RECORDS TO PROCESS ->
>>>>>
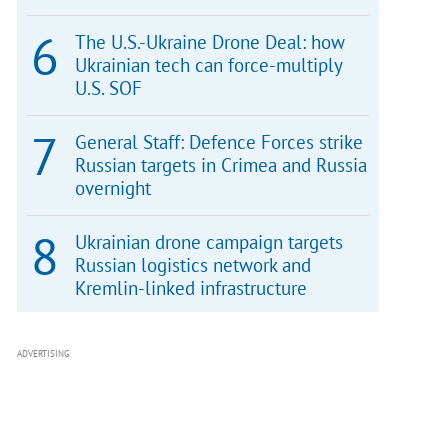
The U.S.-Ukraine Drone Deal: how
Ukrainian tech can force-multiply
U.S. SOF
General Staff: Defence Forces strike
Russian targets in Crimea and Russia
overnight
Ukrainian drone campaign targets
Russian logistics network and
Kremlin-linked infrastructure
ADVERTISING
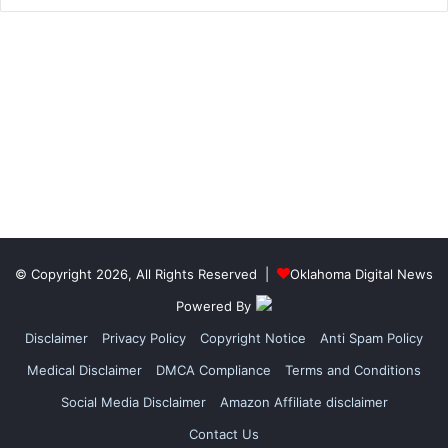
© Copyright 2026, All Rights Reserved |
Oklahoma Digital News
Powered By
Disclaimer
Privacy Policy
Copyright Notice
Anti Spam Policy
Medical Disclaimer
DMCA Compliance
Terms and Conditions
Social Media Disclaimer
Amazon Affiliate disclaimer
Contact Us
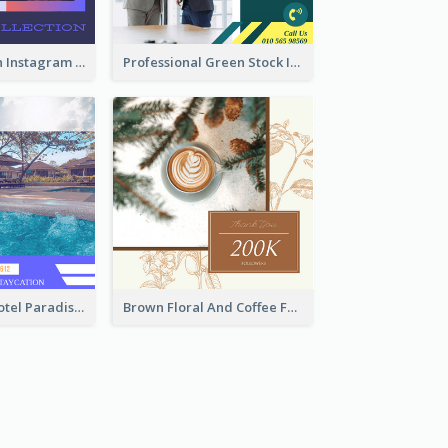
Trendy Fashion Instagram Post Design Template
Professional Green Stock Instagram Post Design
Outstanding Hotel Paradise Promotion Instagram Design
Brown Floral And Coffee Followers Instagram Post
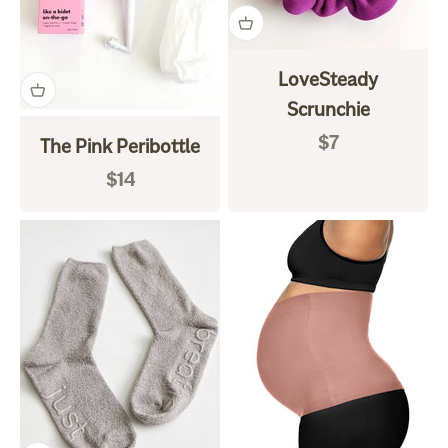
LoveSteady
Scrunchie
Sale price
$7
The Pink Peribottle
Sale price
$14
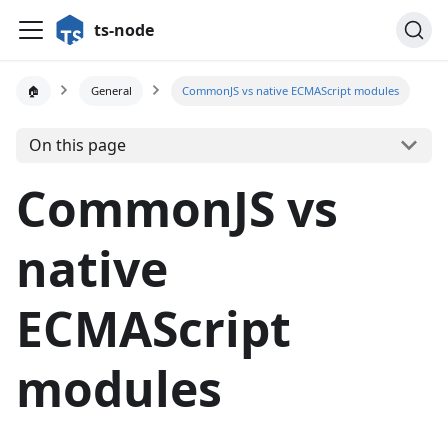
ts-node
🏠
General
CommonJS vs native ECMAScript modules
On this page
CommonJS vs
native
ECMAScript
modules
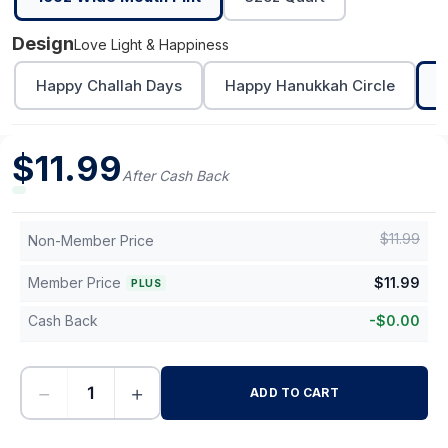
Design
Love Light & Happiness
Happy Challah Days
Happy Hanukkah Circle
L
$
11.99
After Cash Back
$
11.99
Non-Member Price
Member Price
$
11.99
PLUS
Cash Back
-
$
0.00
−
+
ADD TO CART
-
<<<<<
PROBLEM TO SOLVE ->
The lines to repeat start at the one holding "Social Media Disclaimer" and run through the last line of the records above; write them out exactly, both ends included, but not the pictures.

RESULT OF THIS TASK ->
Social Media Disclaimer
Amazon Affiliate disclaimer
Contact Us
Trendy Fashion Instagram Post Design Template
Professional Green Stock Instagram Post Design
Outstanding Hotel Paradise Promotion Instagram Design
Brown Floral And Coffee Followers Instagram Post
LoveSteady
Scrunchie
Sale price
$7
The Pink Peribottle
Sale price
$14
ts-node
🏠
General
CommonJS vs native ECMAScript modules
On this page
CommonJS vs
native
ECMAScript
modules
Design
Love Light & Happiness
Happy Challah Days
Happy Hanukkah Circle
L
$
11.99
After Cash Back
$
11.99
Non-Member Price
Member Price
$
11.99
PLUS
Cash Back
-
$
0.00
−
+
ADD TO CART
-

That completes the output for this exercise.